Um auf ihre Probleme aufmerksam zu machen, haben sich rund 70 Kommunen aus acht Bundesländern in dem Bündnis Für die Würde unserer Städte zusammengeschlossen. In ihnen leben fast neun Millionen Menschen. Das Bündnis gibt es seit 2008, ursprünglich war es nur ein Arbeitskreis von Kämmerern. Inzwischen ist es ein wichtiger Akteur in der Diskussion um eine sogenannte Altschuldenlösung.

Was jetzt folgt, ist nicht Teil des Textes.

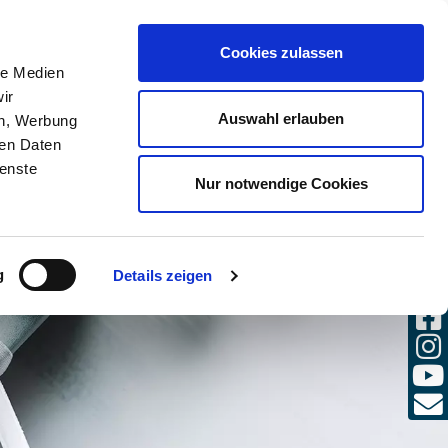
(0)
Cookies zulassen
AANMELDEN
DE / NL
le Medien
ir
Auswahl erlauben
en, Werbung
ren Daten
ienste
Nur notwendige Cookies
g
Details zeigen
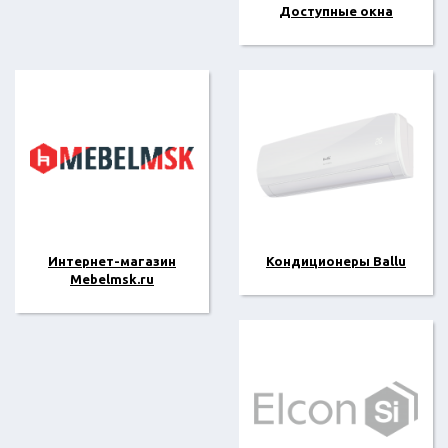
Доступные окна
Интернет-магазин
Кондиционеры Ballu
Mebelmsk.ru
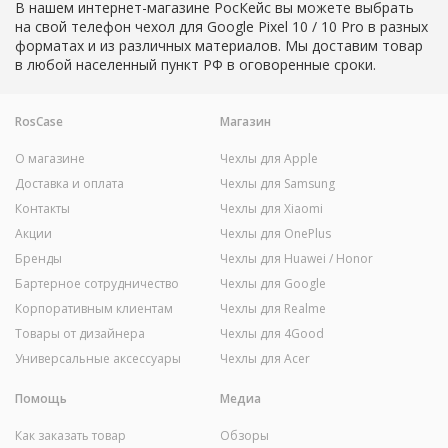
В нашем интернет-магазине РосКейс вы можете выбрать
на свой телефон чехол для Google Pixel 10 / 10 Pro в разных
форматах и из различных материалов. Мы доставим товар
в любой населенный пункт РФ в оговоренные сроки.
RosCase
Магазин
О магазине
Чехлы для Apple
Доставка и оплата
Чехлы для Samsung
Контакты
Чехлы для Xiaomi
Акции
Чехлы для OnePlus
Бренды
Чехлы для Huawei / Honor
Бартерное сотрудничество
Чехлы для Google
Корпоративным клиентам
Чехлы для Realme
Товары от дизайнера
Чехлы для 4Good
Универсальные аксессуары
Чехлы для Acer
Помощь
Медиа
Как заказать товар
Обзоры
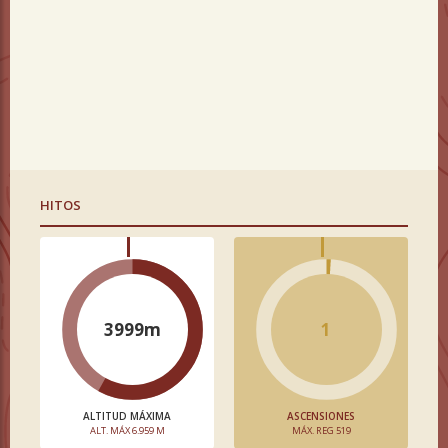
HITOS
3999m
1
ALTITUD MÁXIMA
ASCENSIONES
ALT. MÁX 6.959 M
MÁX. REG 519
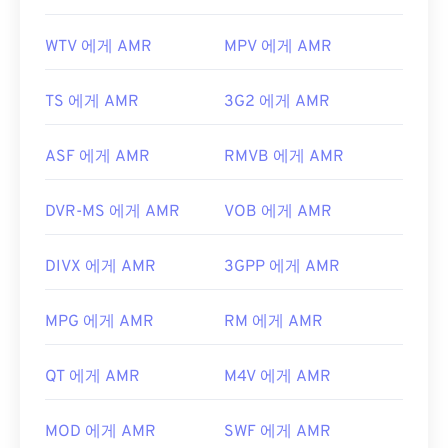
WTV 에게 AMR
MPV 에게 AMR
TS 에게 AMR
3G2 에게 AMR
ASF 에게 AMR
RMVB 에게 AMR
DVR-MS 에게 AMR
VOB 에게 AMR
DIVX 에게 AMR
3GPP 에게 AMR
MPG 에게 AMR
RM 에게 AMR
QT 에게 AMR
M4V 에게 AMR
MOD 에게 AMR
SWF 에게 AMR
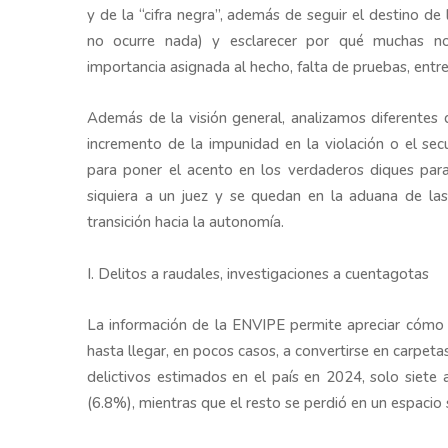
y de la “cifra negra”, además de seguir el destino de
no ocurre nada) y esclarecer por qué muchas n
importancia asignada al hecho, falta de pruebas, entr
Además de la visión general, analizamos diferentes 
incremento de la impunidad en la violación o el sec
para poner el acento en los verdaderos diques para 
siquiera a un juez y se quedan en la aduana de la
transición hacia la autonomía.
I. Delitos a raudales, investigaciones a cuentagotas
La información de la ENVIPE permite apreciar cómo e
hasta llegar, en pocos casos, a convertirse en carpet
delictivos estimados en el país en 2024, solo siete 
(6.8%), mientras que el resto se perdió en un espacio si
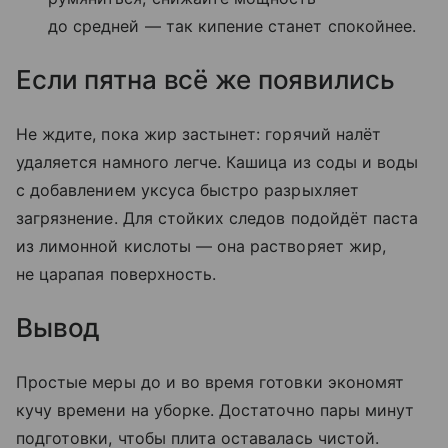
до средней — так кипение станет спокойнее.
Если пятна всё же появились
Не ждите, пока жир застынет: горячий налёт
удаляется намного легче. Кашица из соды и воды
с добавлением уксуса быстро разрыхляет
загрязнение. Для стойких следов подойдёт паста
из лимонной кислоты — она растворяет жир,
не царапая поверхность.
Вывод
Простые меры до и во время готовки экономят
кучу времени на уборке. Достаточно пары минут
подготовки, чтобы плита оставалась чистой.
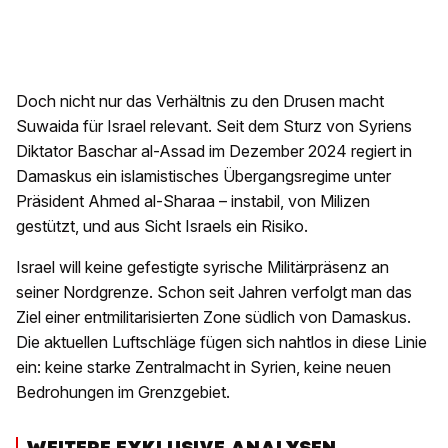
Doch nicht nur das Verhältnis zu den Drusen macht
Suwaida für Israel relevant. Seit dem Sturz von Syriens
Diktator Baschar al-Assad im Dezember 2024 regiert in
Damaskus ein islamistisches Übergangsregime unter
Präsident Ahmed al-Sharaa – instabil, von Milizen
gestützt, und aus Sicht Israels ein Risiko.
Israel will keine gefestigte syrische Militärpräsenz an
seiner Nordgrenze. Schon seit Jahren verfolgt man das
Ziel einer entmilitarisierten Zone südlich von Damaskus.
Die aktuellen Luftschläge fügen sich nahtlos in diese Linie
ein: keine starke Zentralmacht in Syrien, keine neuen
Bedrohungen im Grenzgebiet.
WEITERE EXKLUSIVE ANALYSEN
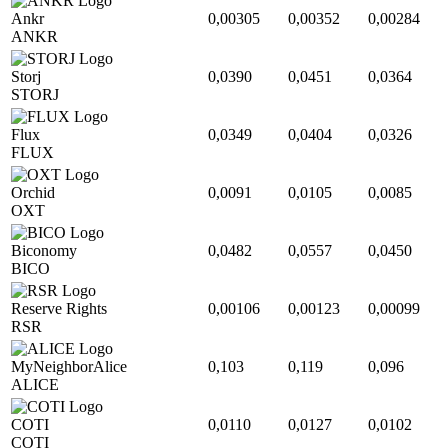
Ankr
0,00305
0,00352
0,00284
ANKR
Storj
0,0390
0,0451
0,0364
STORJ
Flux
0,0349
0,0404
0,0326
FLUX
Orchid
0,0091
0,0105
0,0085
OXT
Biconomy
0,0482
0,0557
0,0450
BICO
Reserve Rights
0,00106
0,00123
0,00099
RSR
MyNeighborAlice
0,103
0,119
0,096
ALICE
COTI
0,0110
0,0127
0,0102
COTI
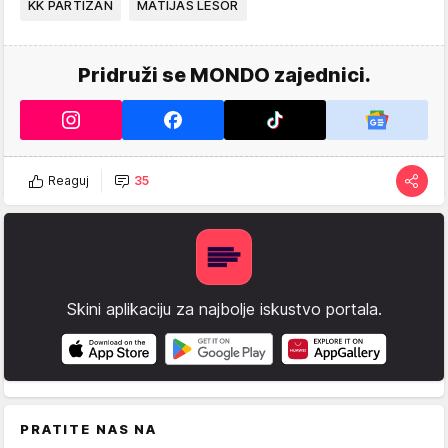
KK PARTIZAN
MATIJAS LESOR
Pridruži se MONDO zajednici.
Reaguj
35
Skini aplikaciju za najbolje iskustvo portala.
PRATITE NAS NA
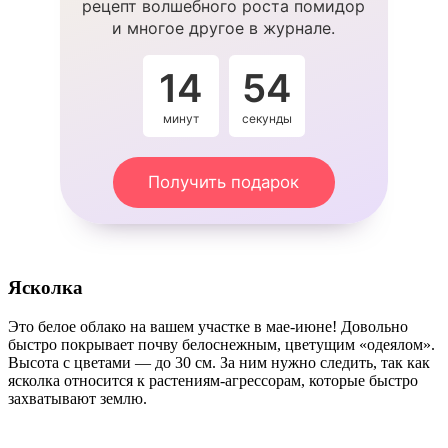
рецепт волшебного роста помидор
и многое другое в журнале.
14
53
минут
секунды
Получить подарок
Ясколка
Это белое облако на вашем участке в мае-июне! Довольно
быстро покрывает почву белоснежным, цветущим «одеялом».
Высота с цветами — до 30 см. За ним нужно следить, так как
ясколка относится к растениям-агрессорам, которые быстро
захватывают землю.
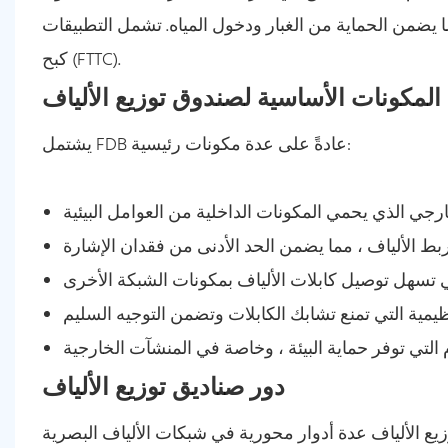
اية من الغبار ودخول المياه. تشمل التطبيقات FTTH ، والألياف إلى المبنى (FTTB) ، والألياف إلى النشر إلى
كبح (FTTC).
المكونات الأساسية لصندوق توزيع الألياف
يشتمل FDB عادةً على عدة مكونات رئيسية:
دور صناديق توزيع الألياف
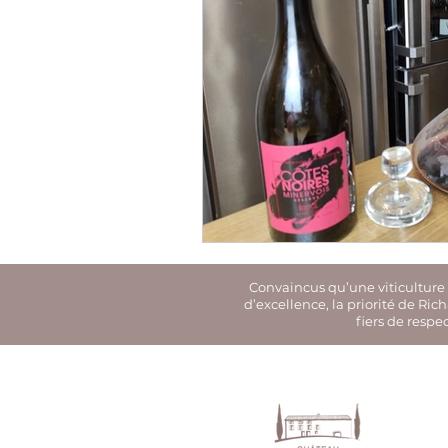
Qu'est-ce que le vin Minervois ?
Découvrir le Minervois
Convaincus qu’une viticulture e
d’excellence, la priorité de Ri
fiers de respe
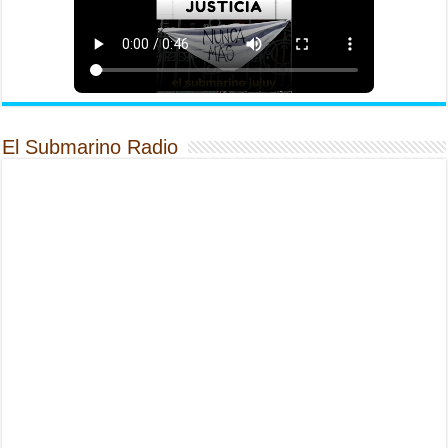
El Submarino Radio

Sowohl Olaf Scholz als auch Kanzleramtschef Wolfgang Schmidt, der Ostbeauftragte Carsten Schneider und die Bund-Länder-Koordinatorin Sarah Ryglewski hätten in persönlichen Gesprächen ihre Unterstützung zugesichert, teilt die Gruppe auf Anfrage mit. Die Ampel-Parteien haben in ihrem Koalitionsvertrag festgehalten, dass es „einer gemeinsamen, einmaligen Kraftanstrengung des Bundes und der Länder“ bedarf.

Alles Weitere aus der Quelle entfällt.